Recently attributed to Hollywood in 1941, the invention of the Moscow Mule is believed to have been concocted to sell more vodka at the time. The drink was a hit and quickly spread around town. Within a few years it was popular throughout the southwest and it is now recognized for starting the vodka craze of the 1950s. Sometimes served in a copper mug, the typical recipe for the drink is as follows:

Moscow Mule
2 ounces vodka
1 ounce fresh lime juice
4 ounces ginger beer

Pour vodka and lime juice into an ice-filled highball glass and top with ginger beer. Garnish with a lime wedge.

UPDATE: For an even better Moscow Mule, try making your own ginger syrup by following my recipe on this page. . .

By the way, there's a big difference between ginger beer and your typical "airplane beverage" ginger ale. If you are going to make the Moscow Mule (and you really should—they are delicious) you will need to find yourself some decent ginger beer. The best way is probably to make your own (see other post for my recipe). However, here in the Twin Cities it's easy enough to find Reed's Ginger Beer at your local Trader Joe's or one of the better grocery stores. The biggest difference between good ginger beer and ginger ale is the heat. Ginger ale is basically a sugar-fest that is mildly reminiscent of ginger, whereas ginger beer really brings out the root flavor and the heat.

There have been variations on the garnish with this drink over the years. Most use the lime wedge, but a few call for lemon, and one bar in the 1950s even used cucumber. The cucumber may have been borrowed from the Pimm's Cup, which is also sometimes served in a metal mug. There are also disagreements over the proportions of ingredients but the spirit is always vodka, with lime and ginger beer.

This leaves me wondering where the couple on the TV show got the idea of calling a vodka-grapefruit-ginger shot a Moscow Mule. I suspect someone tried to make them a ginger-flavored shot somewhere and told them it was like a Moscow Mule. Of course, when you are doing a bunch of shots, who cares? Right? Then, I figure, they just started calling them Moscow Mule shots. What I do know for sure is that they have the wrong name, and I feel a little sad for the misinformation that was spread amongst the attendees and, of course, all of the fans of Top Chef.

Still, I doubt the grapefruit version is without merit. It's certainly not going to have the same sweet and sour combination that you get from the ginger beer and lime, but it will still have the kick from the ginger. In fact, the grapefruit might be a little smoother and turn more of your attention toward the ginger. I guess it's time to go pickup some grapefruit!

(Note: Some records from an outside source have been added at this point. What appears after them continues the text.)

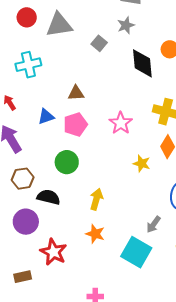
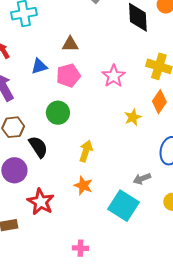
yellow star: (142, 163) -> (133, 117), turned 30
black semicircle: (49, 197) -> (38, 147), turned 40
gray arrow: (153, 224) -> (142, 179), turned 30

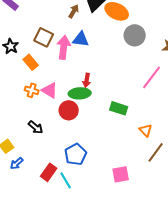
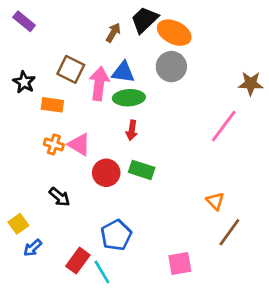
gray circle: (135, 35) -> (171, 67), moved
orange rectangle: (31, 62) -> (52, 105), turned -42
green ellipse: (80, 93) -> (129, 98), moved
green rectangle: (119, 108) -> (142, 170), moved

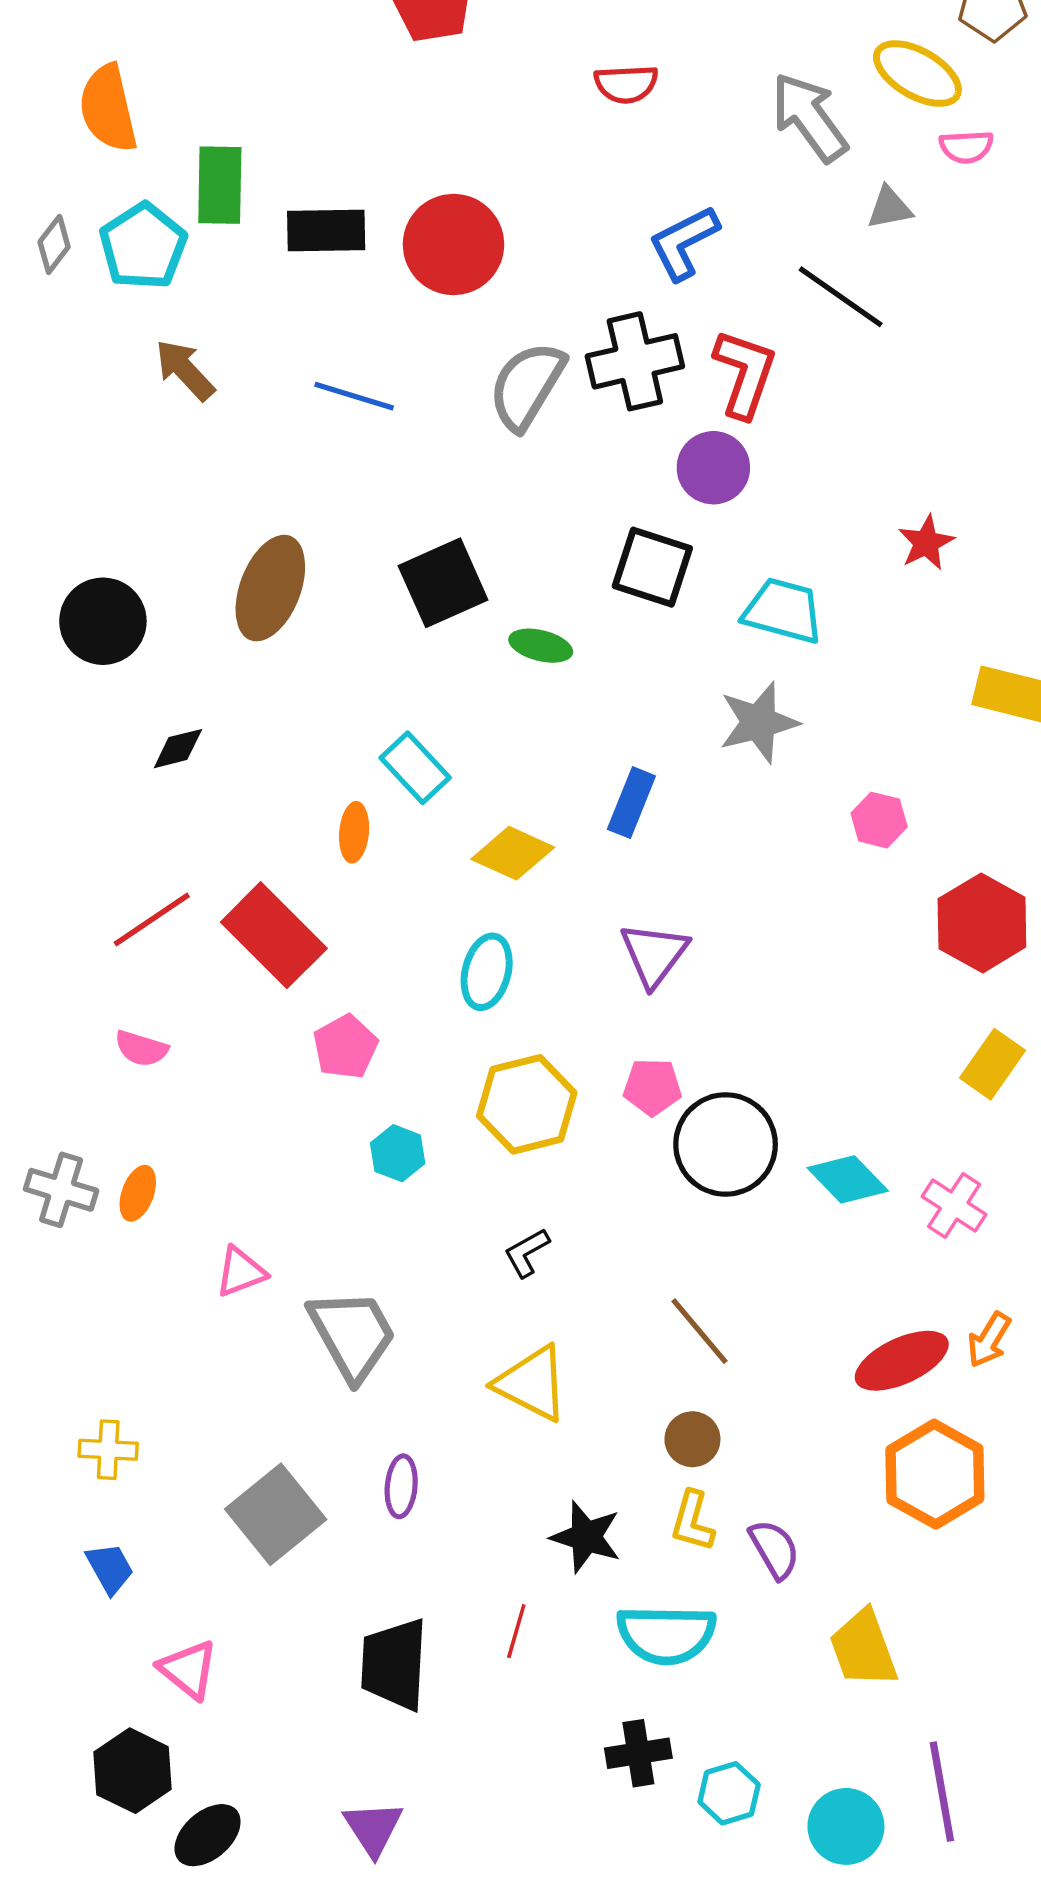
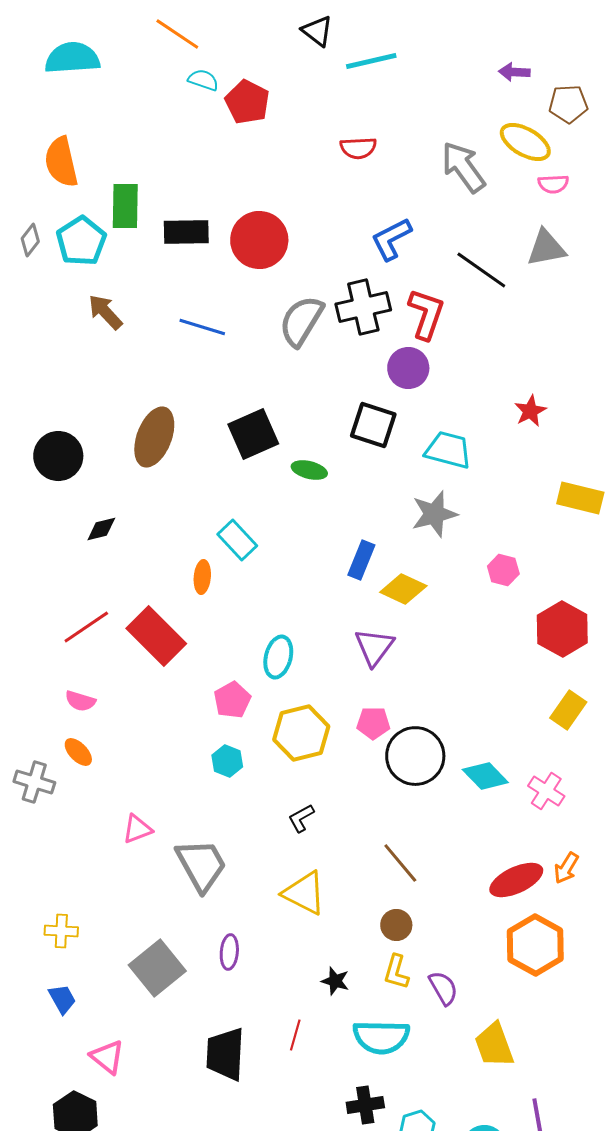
gray triangle: (890, 208) -> (546, 248), moved, size x1.5
yellow diamond: (513, 853) -> (403, 589), moved
pink pentagon: (345, 1047) -> (232, 700), moved
orange ellipse: (138, 1193) -> (78, 752), moved, turned -64
black star: (586, 1537) -> (335, 981), size x0.7

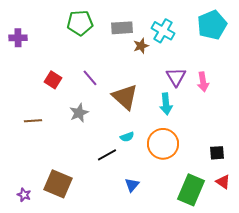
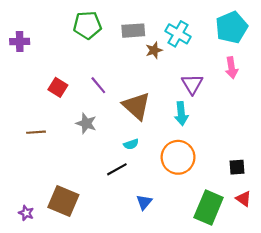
pink arrow: (203, 82) -> (232, 68), moved
gray star: (79, 113) -> (86, 123), turned -30
cyan semicircle: (127, 137) -> (131, 144), moved

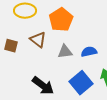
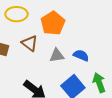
blue semicircle: (89, 52) -> (81, 55), turned 35

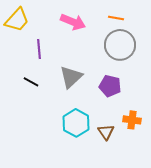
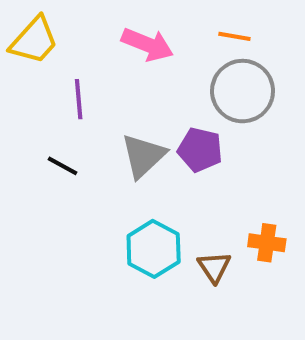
purple pentagon: (110, 86) -> (200, 150), moved

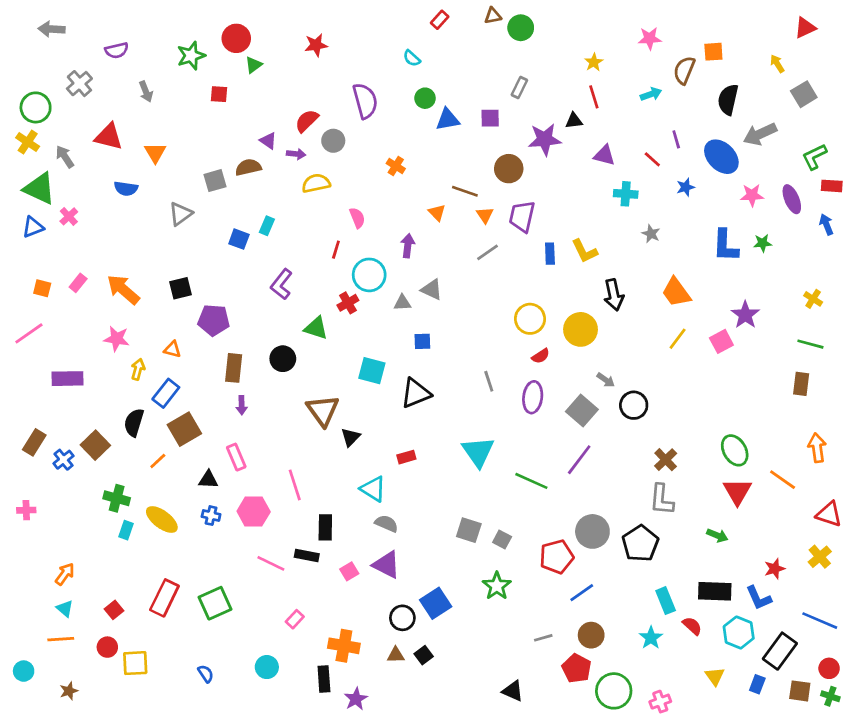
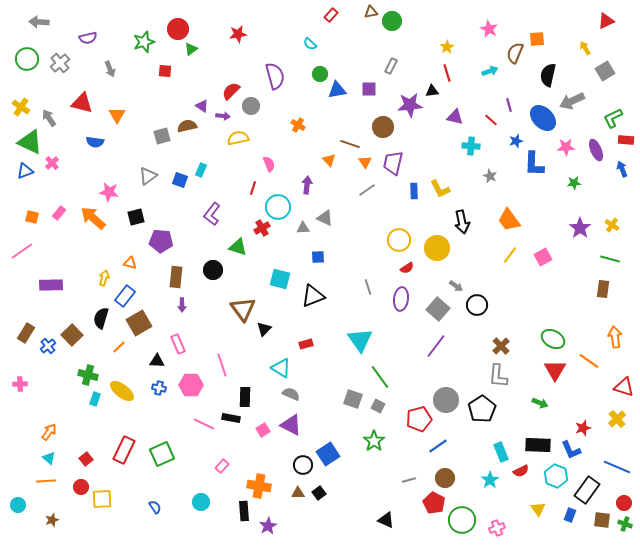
pink star: (650, 38) -> (489, 29), turned 30
green circle: (36, 107) -> (27, 59), moved
gray triangle: (180, 214) -> (148, 176), moved
blue L-shape: (725, 246) -> (534, 164), moved
purple star: (745, 315) -> (580, 228), moved
pink star: (117, 339) -> (109, 192), moved
green ellipse: (735, 450) -> (553, 339), turned -30
green line: (531, 481) -> (380, 377), moved, turned 30
red semicircle: (692, 626) -> (521, 471), turned 112

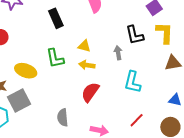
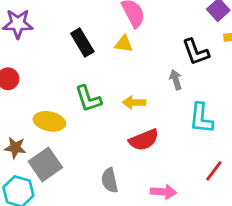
yellow triangle: (84, 46) -> (124, 44), moved
red semicircle: (90, 92) -> (144, 140), turned -140

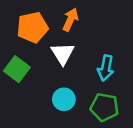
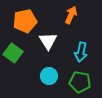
orange arrow: (70, 20) -> (71, 15), moved

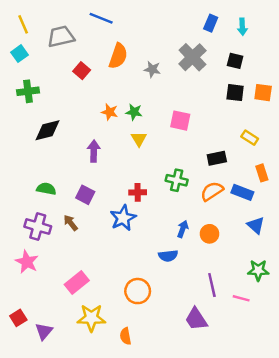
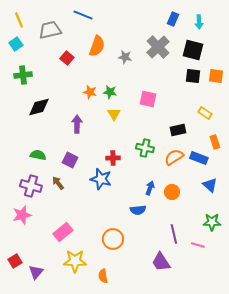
black square: (235, 61) -> (193, 50), size x1.5
blue star: (123, 218) -> (101, 179), turned -30
pink star: (27, 262) -> (22, 215), turned 30

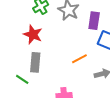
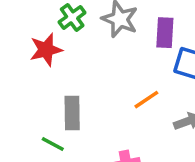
red star: (33, 34) -> (46, 50), moved, turned -30

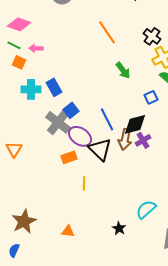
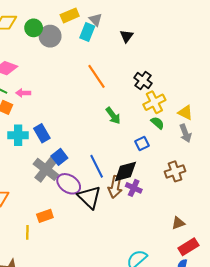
purple cross: (143, 140) -> (134, 188), turned -35
orange rectangle: (69, 157) -> (45, 216), moved
yellow line: (84, 183) -> (27, 232), moved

2 comments to A Moscow Mule with Grapefruit?

  • Casey

    I found your post while trying to find the recipe for a "ruby red mule" that I had in a restaurant. I eventually found their recipe and all it has in it is ruby red grapefruit vodka and ginger beer, garnished with a large slice of grapefruit. I would have guessed there were more ingredients - it tasted more complex than that. Does that still count as a mule?

    Mule or not, it was tasty. Thank you for the information about ginger beers - I'll be sure to look for a decent one when I'm trying to recreate it.

    • Casey,

      As far as the name is concerned, the mule cocktails are usually lime juice, a base spirit and ginger beer. I always make my own ginger beer using homemade fresh ginger syrup (search for ginger on this site). If it has those elements, the addition of grapefruit probably still could rightly be called a mule. Most of the time though, mules vary on the base spirit alone and maybe the garnish. Vodka is the Moscow Mule, gin is a Gin Gin Mule, and there's the Kentucky Mule with bourbon.

      Interestingly, the Mule formula is borrowed from an earlier drink. It started with a Scotch in the Mamie Taylor (you can search for that too). You can use dark rum for the Dark and Stormy, tequila for the Diablo (float some cassis) and the Horse's Neck uses Brandy.

      Probably best general name to use for these highball drinks is the "Buck" cocktails. A Brandy Buck for instance is Brandy, citrus, and ginger beer. Certainly, you are probably drinking some kind of Buck, but you can call it a mule or whatever you want to call it. If you like it, the name is not very important!